Com a implantação desse projeto chegou a Pinheiro um experiente técnico agrícola com a missão de pesquisar vocações para o cultivo de diversas frutas. Garden era o seu nome. Recrutou alguns serviçais nativos e com eles passou a fazer experimentos. Manga, uva, coco, melancia, melão etc… Além de hortaliças, quase todas, desconhecidas na região.

Dentre tantos, Romualdo destacava-se pela capacidade de trabalho e pelo interesse em tudo o que o Garden lhe ensinava.
Certa feita, Garden decidiu ir até São Paulo e levou consigo Romualdo, que nunca havia saído de Pinheiro, para conhecer alguns projetos de cultivo. Na manhã seguinte, bem cedo, foram ver de perto o Mercado da Ceasa.

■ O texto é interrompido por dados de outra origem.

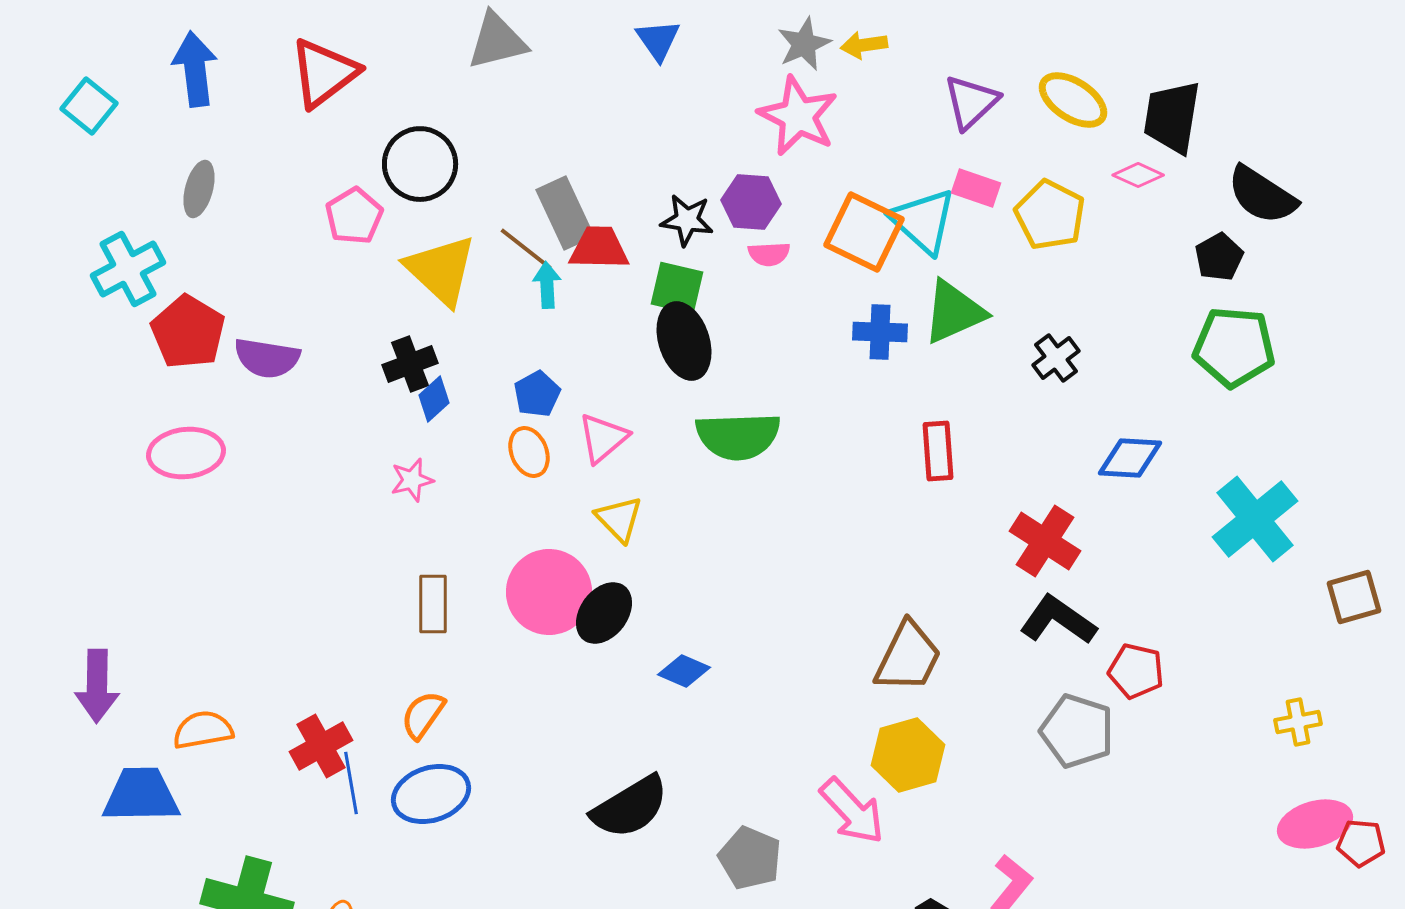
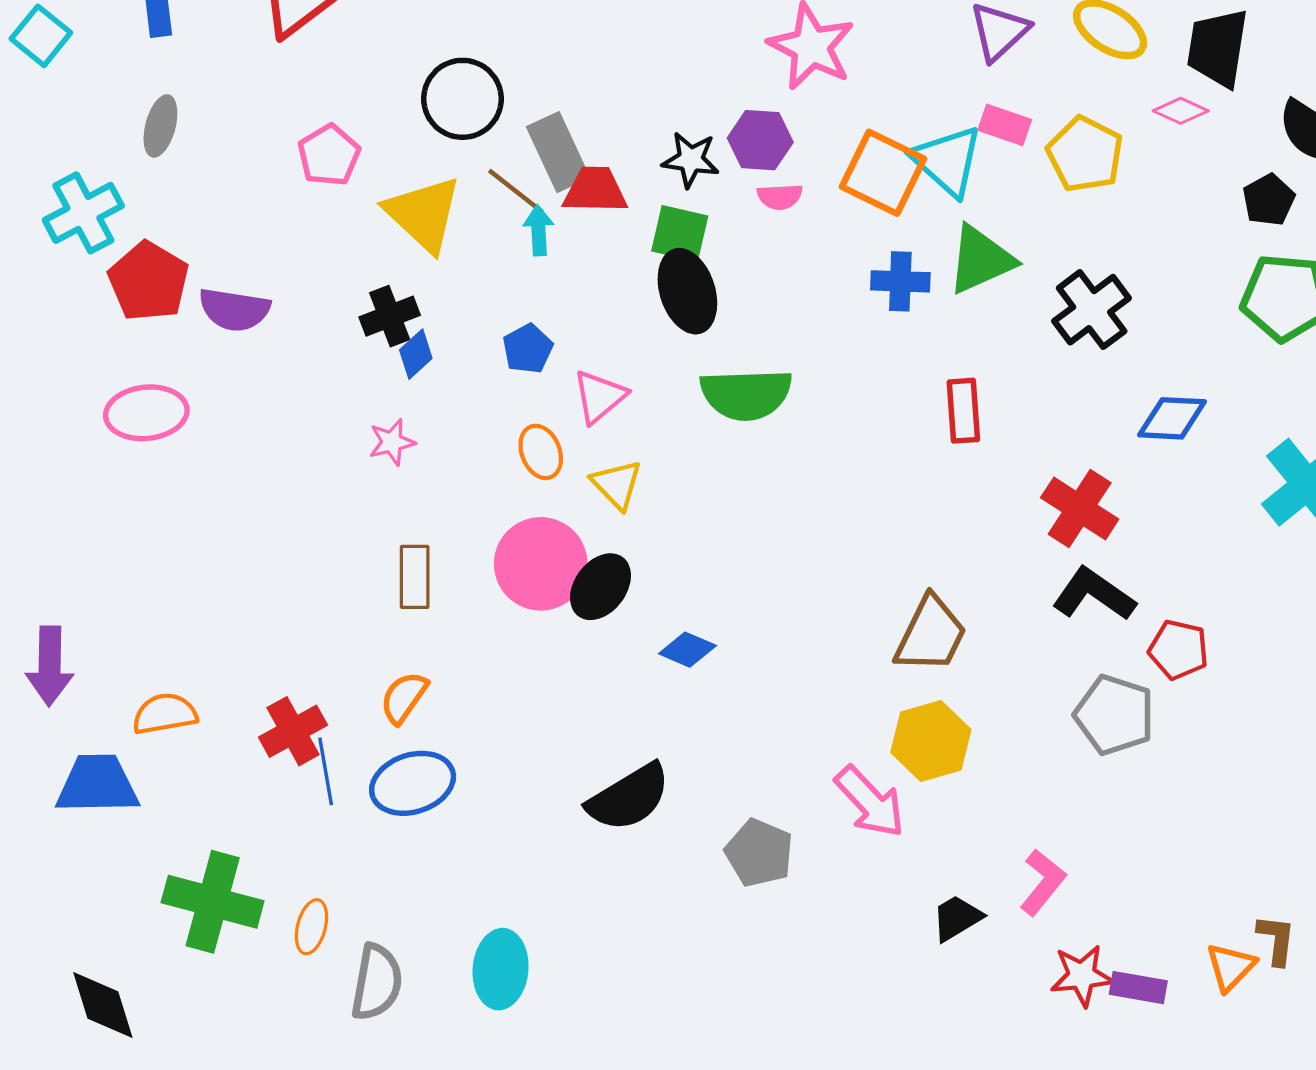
black circle: (420, 164) -> (463, 99), moved
black cross: (1056, 358) -> (1092, 310), size x1.5
orange ellipse: (529, 452) -> (541, 452), moved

No caminho, do hotel ao Mercado, tudo era superlativo para Romualdo. As largas avenidas, a quantidade de carros, os arranha-céus…

Ao chegarem ao local, o negrinho Romualdo assustou-se com as pilhas de melancia, arrumadas umas sobre as outras, formando verdadeiras montanhas. Mais alto que o Outeiro do Finca, pensou consigo mesmo.

Perguntou ao Seu Garden, se essas melancias levavam quanto tempo para serem vendidas.

−Essas melancias vão acabar em poucas horas. Tem muita gente pra comer aqui em São Paulo… Respondeu Garden.

Aquela imagem das montanhas de melancia não saía da cabeça de Romualdo.

No dia seguinte, foram ao centro da cidade. Ao atravessarem o viaduto do Chá, Garden deu por falta do Romualdo. Assustado, (já pensaram se o Romualdo se perde? Nunca mais vai ser encontrado!…) procurando entre a multidão que freneticamente cruzava o Vale do Anhangabaú, identificou o boné do projeto DIBON na cabeça do negrinho. Aproximando-se, percebeu que ele contemplava aquela multidão em baixo do viaduto, balançando a cabeça de um lado para outro. Falava baixinho, consigo mesmo:

− Não dá, não dá….

− Mas o que é que não dá? Indagou Garden.

− Aquelas melancia, siô… Ponderou Romualdo. − Não dá mesmo pra esse povo todo, não…

Hoje, remando numa pequena canoa, deslizando pelas águas do Pericumã não me canso de contemplar a beleza das cenas que se renovam a cada ângulo. Arrisco-me a dizer, que a natureza está a espera que o aproveitamento dessa riqueza deva ser feito através de uma outra forma. Precisamos deixar de ser egoístas e compartilhar a beleza desses campos alagados com mais gente. Vamos preparar nosso povo, fazer a infraestrutura adequada e divulgar nossa região para o Mundo.

O turismo pode ser a grande solução.